Nur der von Johannes Leiacker unterschiedlich geraffte rote Vorhang und ein Fenster als Markierung der Grenzlinie zwischen drinnen und draußen strukturieren das Spielfeld der analytischen Erkundung, der Liebesemphasen des Dichters sowie der gekünstelten bzw. echten seiner Partnerinnen. Deren Partien werden von der als Darstellerin brillanten Rebecca Nelson gut, von Olga Mytytenko und Ieva Prudnikovaite vorzüglich gesungen. Und der lässig-souveräne Thomas Piffka ist in der Titelpartie ein von Leib und mit Seele überzeugender neudeutscher Dichter, dem nur in den Höhen ein wenig romanische Tenorstrahlkraft abgeht.
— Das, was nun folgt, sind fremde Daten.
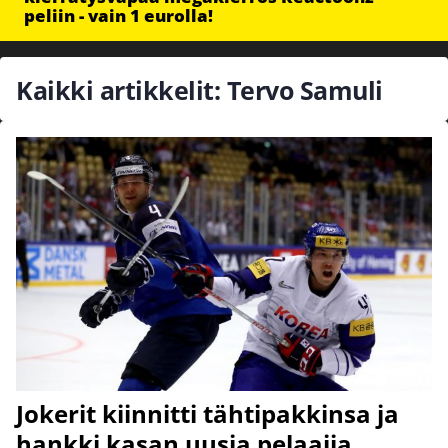
peliin - vain 1 eurolla!
Kaikki artikkelit: Tervo Samuli
Jokerit kiinnitti tähtipakkinsa ja
hankki kasan uusia pelaajia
Stark aufgewertet erscheint die Partie der Muse/Niklausse, die Michaela Selinger mit vorzüglich geführter Stimme und hohem Körpereinsatz optimal gestaltet – sie erscheint als Galionsfigur der Belle-époque.
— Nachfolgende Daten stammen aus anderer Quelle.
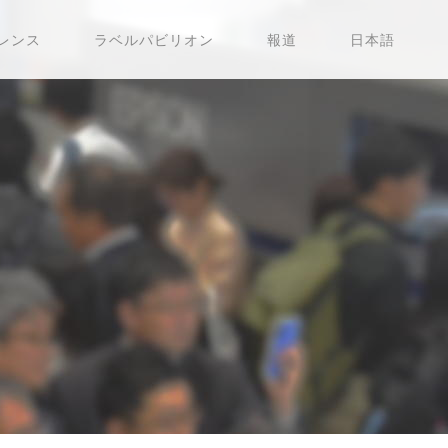
レンス
ラベルパビリオン
報道
日本語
Hilsdorfs Personenführung näherte die Rolle der Muse jener der „Öffentlichen Meinung“ aus „Orphée aux enfers“ an und choreographierte die zum Singen und Tanzen gebrachte „Puppe“ virtuos (wenn ihr die Luft ausgeht, helfen ihr die unterm Tischchen versteckten Sauerstoff-Flaschen wieder auf die Beine). Bevor Crespel das Haus verläßt, schnürt er seine Tochter ein wie ein echt orientalisch sozialisierter Familientyrann und Dr. Mirakel bringt die tote Mutter der Antonia mit einem über deren Bauch streichenden Geigenbogen zum Aufbäumen und Singen aus dem Sarg. Eindrucksvoll antwortet in Essen der durch die unbändige Liebe zur Musik eintretende Tod Antonias, dieser Meister aus der Tiefe der großen Berliner Literatur, auf die sächselnden Liebestode der Wagnerschen Primadonnen, die bei kühlem Licht betrachtet doch allemal philosophisch-theatraler Pfusch bleiben. Stefan Soltesz sekundiert der bemerkenswerten Ensemble-Leistung seiner SängerInnen und dem bestens aufgestellten Chor, indem er Offenbachs Leichtigkeit zum großen Zug kommen läßt.
Konsequent ist, daß in der Essener Produktion die Primadonna Stella in der Rahmenhandlung nicht leibhaftig auftaucht – Offenbach hat nichts für sie komponiert. Während Hoffmanns Revolver beim finalen Suizid-Versuch versagt und nur ein klägliches Krick-krack von sich gibt (das Krick-krack des Zwergs Klein-Zack eben), geht Thomas J. Mayer als fulminanter Gegenspieler – Stadtrat Lindorf, Instrumentenhändler, krimineller Arzt und Kapitän in einer Person – mit allen drei wiedererstandenen Frauen des Hoffmannschen Begehrens ab durch die Mitte. Die kühl-blonde Muse hat sichtlich kein libidinöses Verhältnis zum Intellektuellen Hoffmann, sondern ein geschäftliches: er soll als Bestseller-Autor funktionieren und Umsatzsteigerungen herbeiführen (das Menschenwrack scheint ihr ziemlich egal zu sein). Aber diese Literaturagentin hat dann doch die Rechnung ohne den Suchtkranken gemacht: Zum „des cendres de ton cœur“ überwölbt die Orgel mit herrlichem Mixturklang den süßlichen Todesgeruch des Finalchors der unsichtbaren Geister. Dietrich Hilsdorf und Stefan Soltesz haben Hoffmanns neue Meistererzählungen auf den Weg gebracht und unter Beweis gestellt, daß Essen derzeit immer noch über das leistungsfähigste Opernhaus im Nordwesten der Republik verfügt.